それでもまだ腫れた目が、心が傷ついたことを表してるんだ。
レオンさんにそんなつもりがなかったとしても、ルドガーさんのことを傷つけてしまったことだけはしっかりと反省してもらわないとね!
「シュウっ! レオンを呼んできたぞ」
「シュウさま、レオンでございます。お呼びいただきありがとうございます。あの、ルドガーは……ルドガーの様子をお教えいただけないでしょうか?」
「……レオンさま……」
扉の向こうから聞こえるレオンさんの悲痛な声にルドガーさんが反応するけれど、まだだめだ。
レオンさんを可哀想に思ったのか扉に近づこうとするルドガーさんを止めて、ぼくはレオンさんに向かって声をかけた。

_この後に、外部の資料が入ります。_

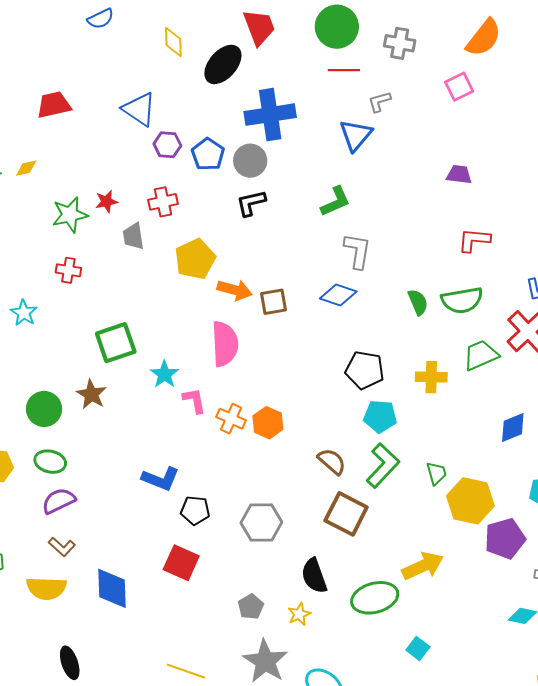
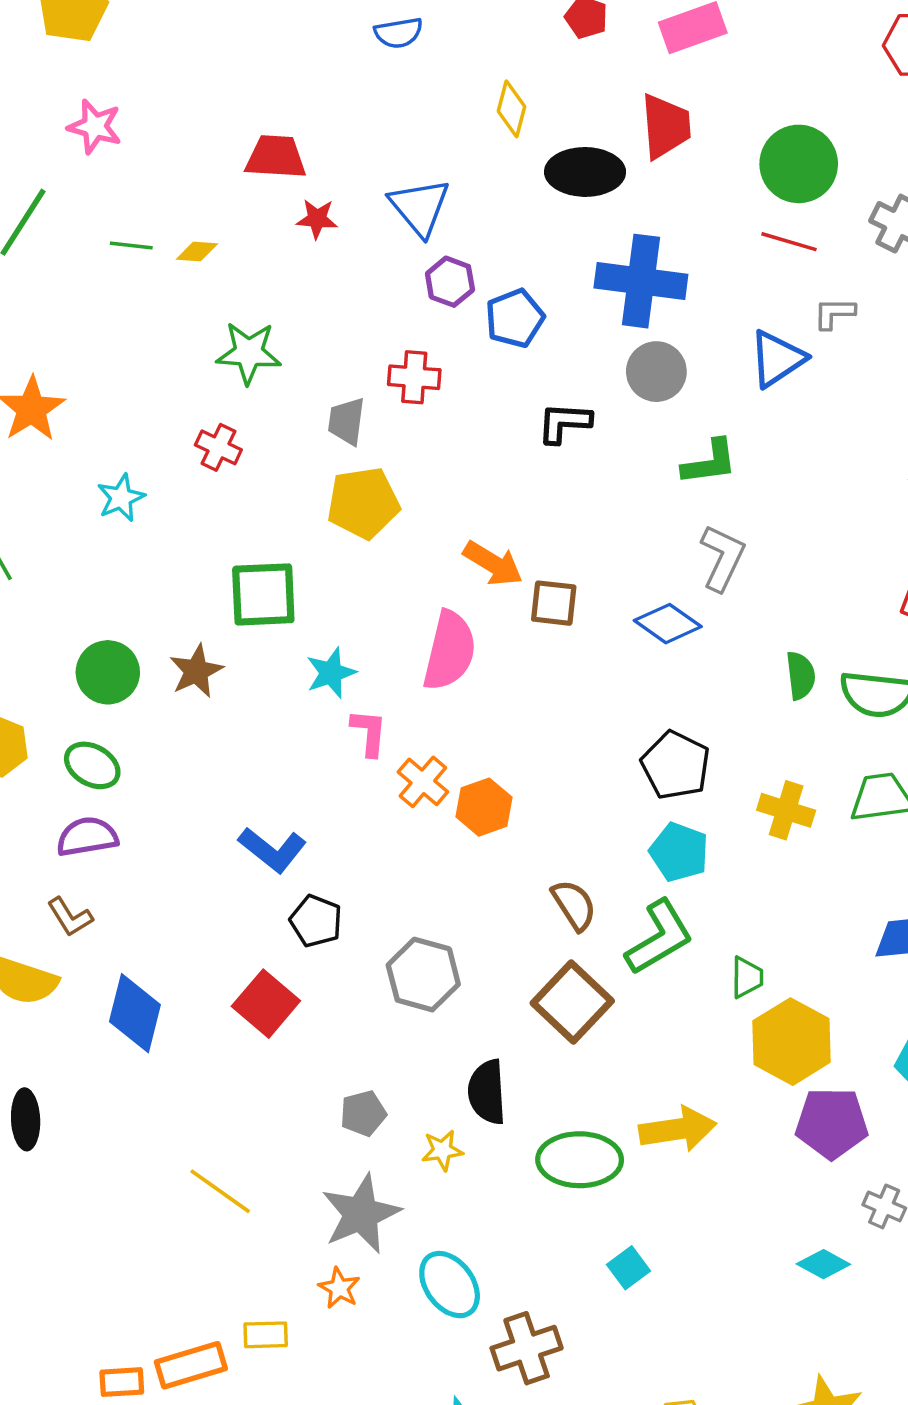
black ellipse: (223, 64) -> (585, 172), turned 33
gray circle: (250, 161) -> (656, 372), moved
red star: (106, 202) -> (317, 219), moved
yellow pentagon: (195, 259) -> (363, 503), moved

「心配しなくても、ルドガーさんは大丈夫ですよ。マクベスさんの代わりにフレッドの世話役にすると約束したら機嫌を直してくれましたから」
「えっ? フレデリックさまの……お世話役、ですか?」
「ええ。ルドガーさん、王都にいた頃からずっとフレッドのことを憧れてたんですって。いつか、マクベスさんみたいに一番の側近としてフレッドのお世話ができるようになりたいって、このサヴァンスタックの領地までついてきてくれたんです。レオンさん、ご存知でしたか?」
「い、いいえ。まだそこまでは話もできておりませんでした」
「ああ、そうなんですね。今回マクベスさんが不在の間、ルドガーさんが頑張ってこのお屋敷を切り盛りしてくださったでしょう? こんなに優秀なルドガーさんだから、レオンさんがぼくの護衛をしてくださるように、ルドガーさんにも着替えや入浴の手伝いをお願いすることにしたんです。これからはお二人でぼくたちのことを守ってくださいますよね?」
「ちょ――っ、ちょっとお待ちください。あの……ルドガーがフレデリックさまのお世話を? 着替えも入浴も……ってそれは本当に?」
「はい。もちろんです。マクベスさんと同じことをやっていただくんですから。ねぇ、フレッド。ルドガーさんならいいでしょう?」
「ああ、ルドガーならきめ細やかな世話をしてくれそうだ。異論は何もないな」
ふふっ。フレッドったら、ちゃんと同意してくれてる。
すぐにぼくの考えがわかったみたいだ。
やっぱ流石だな……。
「あの、それは本当にルドガーの希望でしょうか?」
「ふふっ。もちろんです。ねぇ、ルドガーさん」
ぼくはルドガーさんに目配せすると、ルドガーさんは扉の向こうにいるレオンさんに目掛けて大声で話し始めた。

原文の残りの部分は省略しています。